Only weeks after Diversified Gas & Oil PLC (LON:DGOC) completed its latest big-money deal the company revealed that its acquisition strategy is paying off quicker than anticipated.
Having spent nearly US$1bn on parcels of wells, acreage and infrastructure the company is to end 2018 as the AIM market’s most productive oil and gas firm.
In November, the company was producing at a rate of 70,000 barrels oil equivalent per day – such a level of output would be enviable even for the junior market’s most ambitious explorers.
DGOC is far from being a ‘big bang’ explorer. It has no interest in single big risk, big reward new drilling projects.

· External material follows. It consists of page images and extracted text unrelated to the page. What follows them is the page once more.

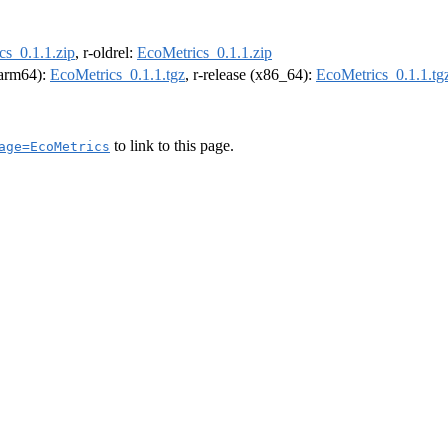
cs_0.1.1.zip
, r-oldrel:
EcoMetrics_0.1.1.zip
 (arm64):
EcoMetrics_0.1.1.tgz
, r-release (x86_64):
EcoMetrics_0.1.1.tg
to link to this page.
age=EcoMetrics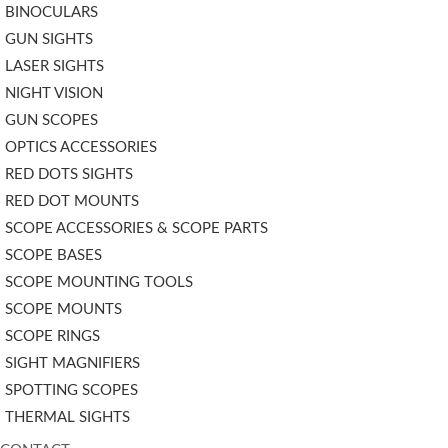
BINOCULARS
GUN SIGHTS
LASER SIGHTS
NIGHT VISION
GUN SCOPES
OPTICS ACCESSORIES
RED DOTS SIGHTS
RED DOT MOUNTS
SCOPE ACCESSORIES & SCOPE PARTS
SCOPE BASES
SCOPE MOUNTING TOOLS
SCOPE MOUNTS
SCOPE RINGS
SIGHT MAGNIFIERS
SPOTTING SCOPES
THERMAL SIGHTS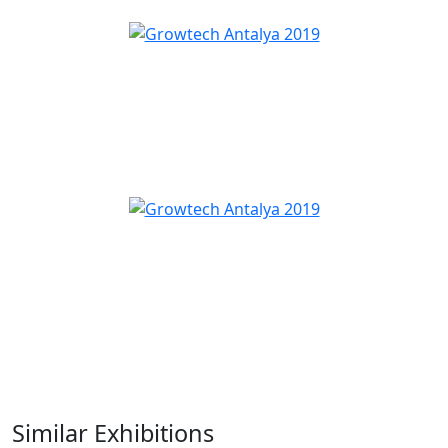
Similar Exhibitions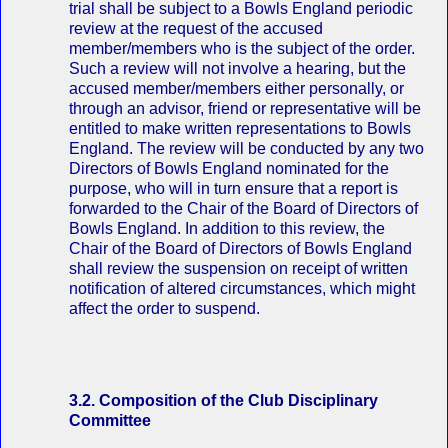
trial shall be subject to a Bowls England periodic
review at the request of the accused
member/members who is the subject of the order.
Such a review will not involve a hearing, but the
accused member/members either personally, or
through an advisor, friend or representative will be
entitled to make written representations to Bowls
England. The review will be conducted by any two
Directors of Bowls England nominated for the
purpose, who will in turn ensure that a report is
forwarded to the Chair of the Board of Directors of
Bowls England. In addition to this review, the
Chair of the Board of Directors of Bowls England
shall review the suspension on receipt of written
notification of altered circumstances, which might
affect the order to suspend.
3.2. Composition of the Club Disciplinary
Committee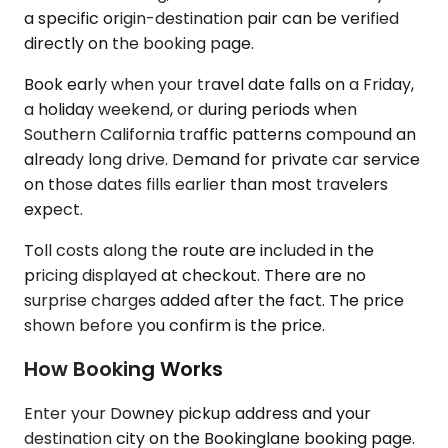
a specific origin-destination pair can be verified
directly on the booking page.
Book early when your travel date falls on a Friday,
a holiday weekend, or during periods when
Southern California traffic patterns compound an
already long drive. Demand for private car service
on those dates fills earlier than most travelers
expect.
Toll costs along the route are included in the
pricing displayed at checkout. There are no
surprise charges added after the fact. The price
shown before you confirm is the price.
How Booking Works
Enter your Downey pickup address and your
destination city on the Bookinglane booking page.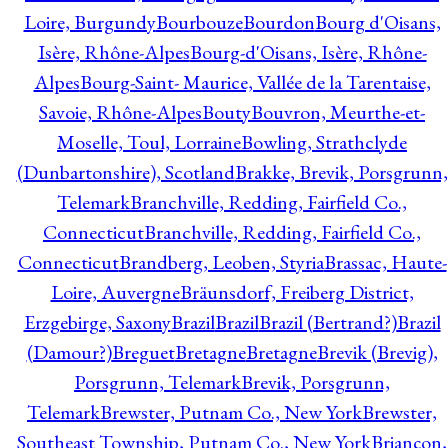
Loire, Burgundy
Bourbouze
Bourdon
Bourg d'Oisans,
Isère, Rhône-Alpes
Bourg-d'Oisans, Isère, Rhône-
Alpes
Bourg-Saint- Maurice, Vallée de la Tarentaise,
Savoie, Rhône-Alpes
Bouty
Bouvron, Meurthe-et-
Moselle, Toul, Lorraine
Bowling, Strathclyde
(Dunbartonshire), Scotland
Brakke, Brevik, Porsgrunn,
Telemark
Branchville, Redding, Fairfield Co.,
Connecticut
Branchville, Redding, Fairfield Co.,
Connecticut
Brandberg, Leoben, Styria
Brassac, Haute-
Loire, Auvergne
Bräunsdorf, Freiberg District,
Erzgebirge, Saxony
Brazil
Brazil
Brazil (Bertrand?)
Brazil
(Damour?)
Breguet
Bretagne
Bretagne
Brevik (Brevig),
Porsgrunn, Telemark
Brevik, Porsgrunn,
Telemark
Brewster, Putnam Co., New York
Brewster,
Southeast Township, Putnam Co., New York
Briançon,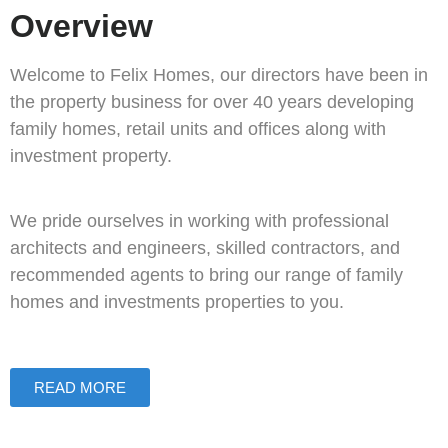
Overview
Welcome to Felix Homes, our directors have been in
the property business for over 40 years developing
family homes, retail units and offices along with
investment property.
We pride ourselves in working with professional
architects and engineers, skilled contractors, and
recommended agents to bring our range of family
homes and investments properties to you.
READ MORE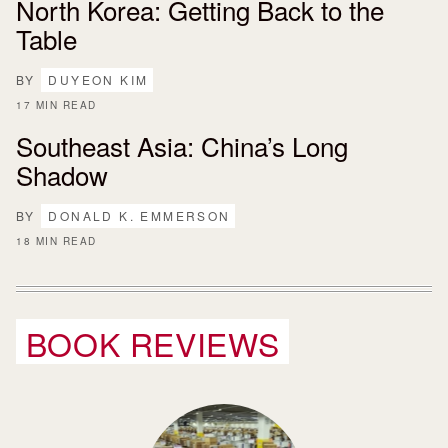
North Korea: Getting Back to the
Table
BY
DUYEON KIM
17 MIN READ
Southeast Asia: China’s Long
Shadow
BY
DONALD K. EMMERSON
18 MIN READ
BOOK REVIEWS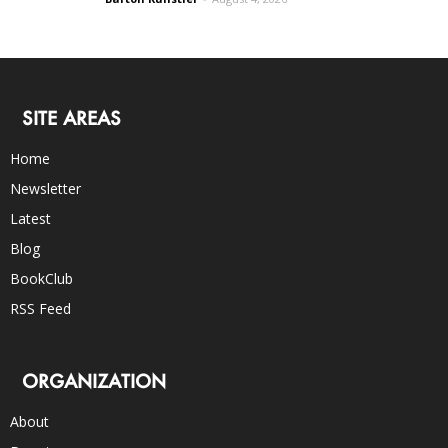
SITE AREAS
Home
Newsletter
Latest
Blog
BookClub
RSS Feed
ORGANIZATION
About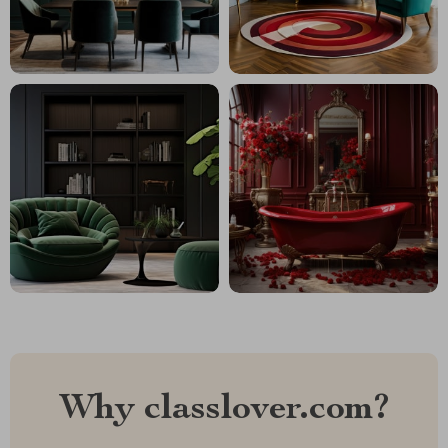
Why classlover.com?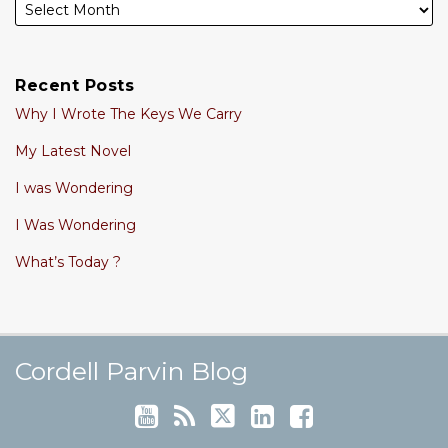
Recent Posts
Why I Wrote The Keys We Carry
My Latest Novel
I was Wondering
I Was Wondering
What’s Today ?
Cordell's YouTube Channel
Subscribe to this blog via RSS
Follow @cordellparvin on Twitte
View My Linkedin Profile
Join My Facebook Coaching Pa
Cordell Parvin Blog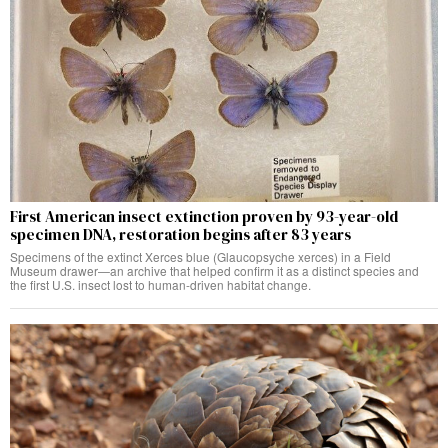
First American insect extinction proven by 93-year-old
specimen DNA, restoration begins after 83 years
Specimens of the extinct Xerces blue (Glaucopsyche xerces) in a Field
Museum drawer—an archive that helped confirm it as a distinct species and
the first U.S. insect lost to human-driven habitat change.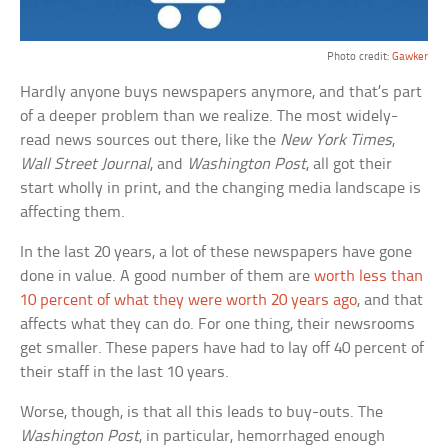
Photo credit:
Gawker
Hardly anyone buys newspapers anymore, and that’s part
of a deeper problem than we realize. The most widely-
read news sources out there, like the
New York Times
,
Wall Street Journal
, and
Washington Post
, all got their
start wholly in print, and the changing media landscape is
affecting them.
In the last 20 years, a lot of these newspapers have gone
done in value. A good number of them are
worth less than
10 percent of what they were worth 20 years ago
, and that
affects what they can do. For one thing, their newsrooms
get smaller. These papers have had to lay off 40 percent of
their staff in the last 10 years.
Worse, though, is that all this leads to buy-outs. The
Washington Post
, in particular, hemorrhaged enough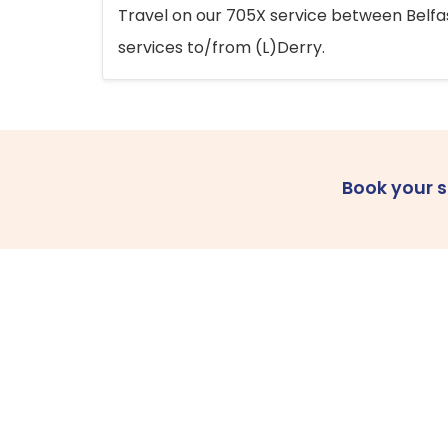
Travel on our 705X service between Belfast
services to/from (L)Derry.
Book your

Acquiring scale and productivity
Its business is about building a portfolio made up of thousands of already existing wells.
The wells are relatively simple, mature and located in developed regions. No one well is prolific and all are some way down the decline curve albeit they are still said to have long operating lifespans.
Nonetheless, with well-priced deals, scale and a supportive funding framework it promises to be a profitable endeavour.
Indeed, DGOC has given investors an early Christmas present on 3 December as it announced that financial results for 2018 would be “materially ahead of current market expectations”.
Specifically, the company highlighted the performance during October which, according to DGOC, showed successful progress with asset integration and the associated operating efficiencies.
Earnings (adjusted EBITDA) for the month of October amounted to US$23.6mln, and, the company said that earnings for the ten months to the end of October amounted to US$96.3mln.
DGOC shares rose just over 10% following the announcement to trade at 116.94p, which leaves the shares on course to finish 2018 some 30% higher than where they began the year.
A highly profitable business
"We are very pleased with the progress we are making in terms of integrating the most recently acquired assets from Core and extracting maximum value from the expanded portfolio,” said Rusty Hutson, DGOC chief executive.
“As evidenced by our financial performance for the month of October, we have a highly profitable business underpinned by a healthy financial position.
“The dynamics for natural gas pricing in our region are positive and we are benefitting from a material rise in local pricing.”
He added: “We continue to work with the relevant authorities in our States of operations to reach long-term decommissioning agreements that meet the needs of all parties."
DGOC ended November with US$216mln of available liquidity and net debt stood at US$507mln, which equated to 1.8 times annualised earnings.
In 2018, DGOC acquired assets from APC, CNX, EQT Corporation and Core Appalachia for an aggregate cost of US$938mln, supported by US$492mln of equity-based funding and a US$1bn ‘low cost’ credit facility (at the end of November, it had a US$720mln borrowing base and US$213mln of available capacity).
In March, DGOC paid US$95mln to acquire 13,000 wells in Ohio, Pennsylvania, West Virginia.
The APC deal accounted for 8,800 boepd at the time of acquisition and added 49mln barrels of proved and developed reserves.
For another US$85mln, also in March, the company acquired 11,000 wells located in Pennsylvania and West Virginia.
It added 9,000 boepd to production and 69mln barrels of proved and developed reserves.
July brought the company’s biggest transaction, paying US$575bn for 11,350 wells that yielded 32,000 boepd of production at the time of the deal.
The assets are located in Kentucky, West Virginia and Virginia. And it gave the company 233mln barrels of proved and developed reserves.
Significantly, the transaction also delivered midstream assets and operations including some 6,400 miles of pipeline.
The most recent transaction came in October. DGOC paid US$183mln for 5,000 wells in Kentucky, West Virginia and Virginia.
It boosted production by 11,000 boepd and delivered another 100mln barrel in reserves and like with the EQT deal, it came with mid-stream assets too – adding an additional 4,100 miles of pipeline.
More deals to come?
There’s no shortage of producing yet maturing oil fields in North America, after all the drilling boom of past years saw unprecedented growth.
At the same time, it is fair to say that the dynamics of the oil market and the economics of running oil operations have been changeable in the more recent times.
Peak production years are now behind many fields, and, it is unlikely that all the sector’s deal making is done.
It can’t be hard to imagine there are more maturing opportunities to plug into the DGOC model.